When smoking whole fish, how long do you smoke for?
Do you run smoke the entire time or just part of the time?
I have apple wood handy. Anyone used apple before?
What is the average total cook time?
Any other thought? I hate to ruin some fresh fish!!
THANKS!!


----------



## alblancher (Jun 23, 2012)

We do what we call redfish on the halfshell all the time.  leave the skin and scales on, fillet the fish.  Baste with butter, garlic, onion powder and any other secret recipes you can come up with.  At 225 shouldn't take to long maybe a couple of hours.  Remember overcooked fish is a bad deal.

Speckled trout is a very tender fish and I have never tried smoking it before, never makes it past the hot grease in my house.

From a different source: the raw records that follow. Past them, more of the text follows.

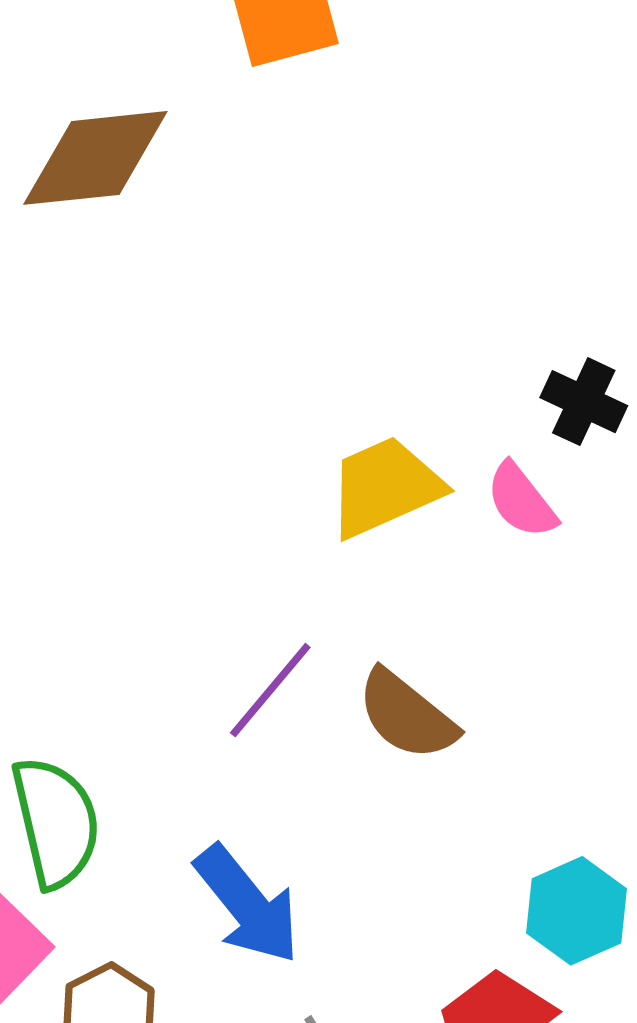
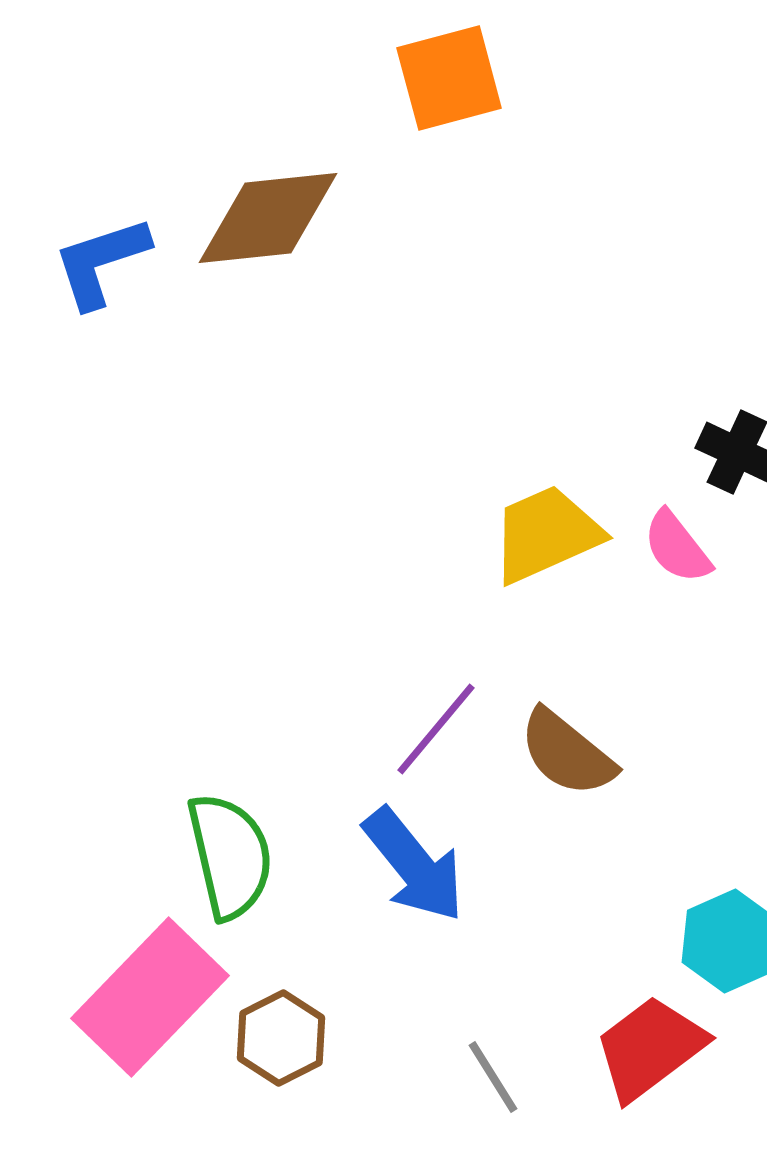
blue arrow: (247, 905) -> (414, 865), moved

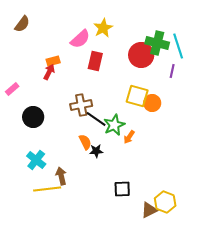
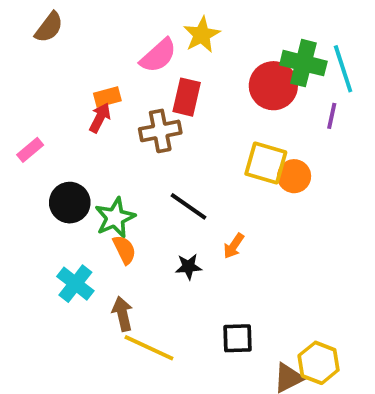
brown cross: (81, 105) -> (160, 131), moved
green star: (114, 125) -> (115, 218), moved
orange arrow: (129, 137) -> (234, 246), moved
orange semicircle: (85, 142) -> (124, 250), moved
yellow line: (47, 189) -> (149, 348), moved, turned 32

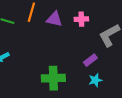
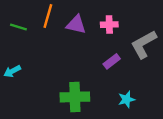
purple rectangle: (90, 60) -> (112, 61), moved

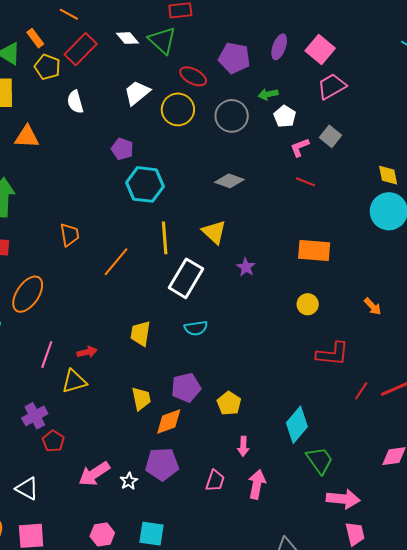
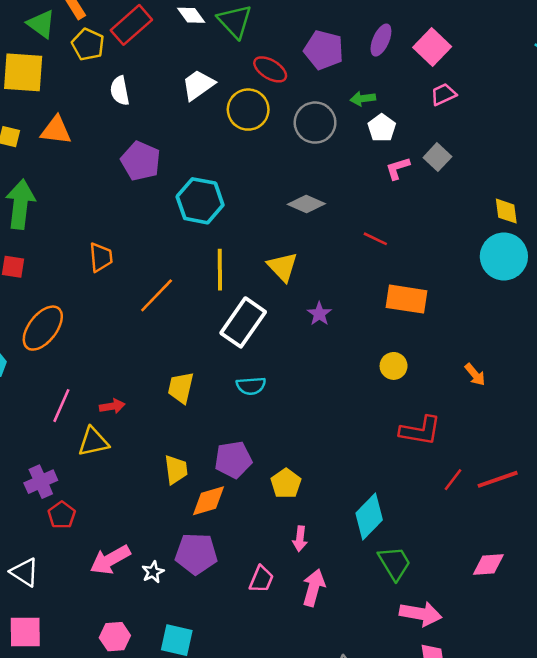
pink trapezoid: (332, 86) -> (443, 94), size x0.7
purple pentagon: (122, 149) -> (141, 161), moved, size x1.4
red line: (306, 182) -> (375, 239), moved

I am willing to bet you can pretty much do the same thing as the redfish but scale it, fillet it and place it on aluminum foil.  If basting you probably don't need to brine.   If you want something more like smoked fish I would brine and then smoke without the baste.  Any light fruit wood would be good!

Good luck on the fishing trip!


----------



## thoseguys26 (Jun 23, 2012)

Here's a post I made. I just made a new batch last week. It's filleted though and I take extra effort to make them boneless.. They disappear quick...

http://www.smokingmeatforums.com/t/118777/smoking-trout-hot-fast-skin-no-skin


----------



## fishnhnter (Jun 25, 2012)

THANKS gents!!


----------